# [Task details]
Return an exact copy of the entries, skipping any picture you find.

# [Study material]
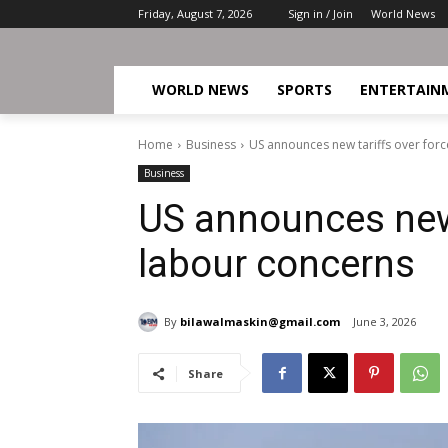
Friday, August 7, 2026
Sign in / Join
World News
WORLD NEWS
SPORTS
ENTERTAIN
Home
Business
US announces new tariffs over for
Business
US announces new 
labour concerns
By
bilawalmaskin@gmail.com
June 3, 2026
Share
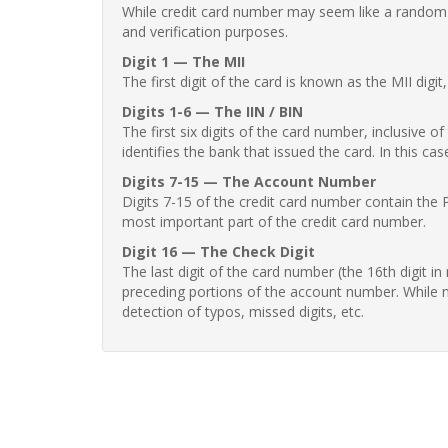
While credit card number may seem like a random st
and verification purposes.
Digit 1 — The MII
The first digit of the card is known as the MII digi
Digits 1-6 — The IIN / BIN
The first six digits of the card number, inclusive 
identifies the bank that issued the card. In this cas
Digits 7-15 — The Account Number
Digits 7-15 of the credit card number contain the 
most important part of the credit card number.
Digit 16 — The Check Digit
The last digit of the card number (the 16th digit i
preceding portions of the account number. While no
detection of typos, missed digits, etc.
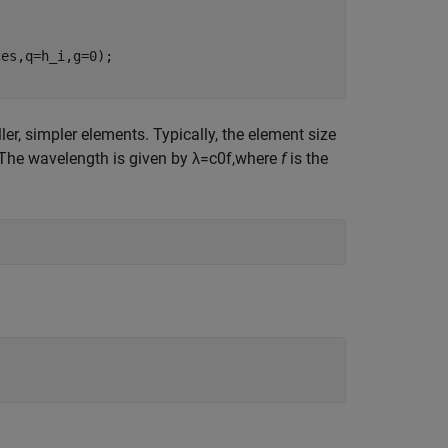
r, simpler elements. Typically, the element size
 The wavelength is given by
λ
=
c
0
f
,
where
f
is the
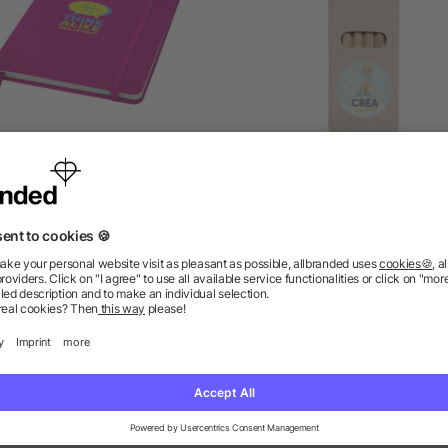
Spectrum A5 hard cover
6 coloured pencils in b
notebook
5/5
(1)
5/5
(1)
as low as £1.09
as low as £0.10
ions? We’ve got the answers.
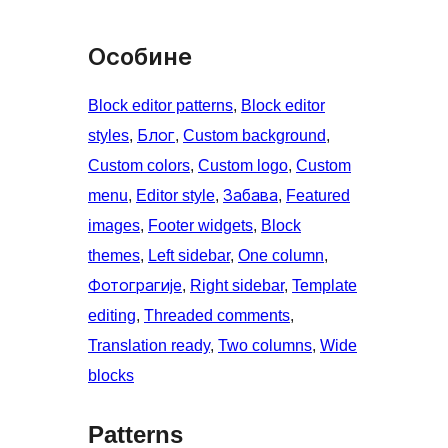
Особине
Block editor patterns
, 
Block editor
styles
, 
Блог
, 
Custom background
, 
Custom colors
, 
Custom logo
, 
Custom
menu
, 
Editor style
, 
Забава
, 
Featured
images
, 
Footer widgets
, 
Block
themes
, 
Left sidebar
, 
One column
, 
Фотограгије
, 
Right sidebar
, 
Template
editing
, 
Threaded comments
, 
Translation ready
, 
Two columns
, 
Wide
blocks
Patterns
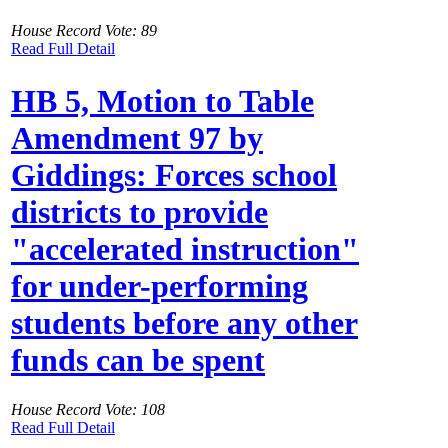
House Record Vote: 89
Read Full Detail
HB 5, Motion to Table
Amendment 97 by
Giddings: Forces school
districts to provide
"accelerated instruction"
for under-performing
students before any other
funds can be spent
House Record Vote: 108
Read Full Detail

# [Response]
Friday, August 7, 2026
Sign in / Join
World News
WORLD NEWS
SPORTS
ENTERTAIN
Home
Business
US announces new tariffs over for
Business
US announces new 
labour concerns
By
bilawalmaskin@gmail.com
June 3, 2026
Share
While credit card number may seem like a random st
and verification purposes.
Digit 1 — The MII
The first digit of the card is known as the MII digi
Digits 1-6 — The IIN / BIN
The first six digits of the card number, inclusive 
identifies the bank that issued the card. In this cas
Digits 7-15 — The Account Number
Digits 7-15 of the credit card number contain the 
most important part of the credit card number.
Digit 16 — The Check Digit
The last digit of the card number (the 16th digit i
preceding portions of the account number. While no
detection of typos, missed digits, etc.
r, simpler elements. Typically, the element size
 The wavelength is given by
λ
=
c
0
f
,
where
f
is the
Spectrum A5 hard cover
6 coloured pencils in b
notebook
5/5
(1)
5/5
(1)
as low as £1.09
as low as £0.10
ions? We’ve got the answers.
Особине
Block editor patterns
, 
Block editor
styles
, 
Блог
, 
Custom background
, 
Custom colors
, 
Custom logo
, 
Custom
menu
, 
Editor style
, 
Забава
, 
Featured
images
, 
Footer widgets
, 
Block
themes
, 
Left sidebar
, 
One column
, 
Фотограгије
, 
Right sidebar
, 
Template
editing
, 
Threaded comments
, 
Translation ready
, 
Two columns
, 
Wide
blocks
Patterns
House Record Vote: 89
Read Full Detail
HB 5, Motion to Table
Amendment 97 by
Giddings: Forces school
districts to provide
"accelerated instruction"
for under-performing
students before any other
funds can be spent
House Record Vote: 108
Read Full Detail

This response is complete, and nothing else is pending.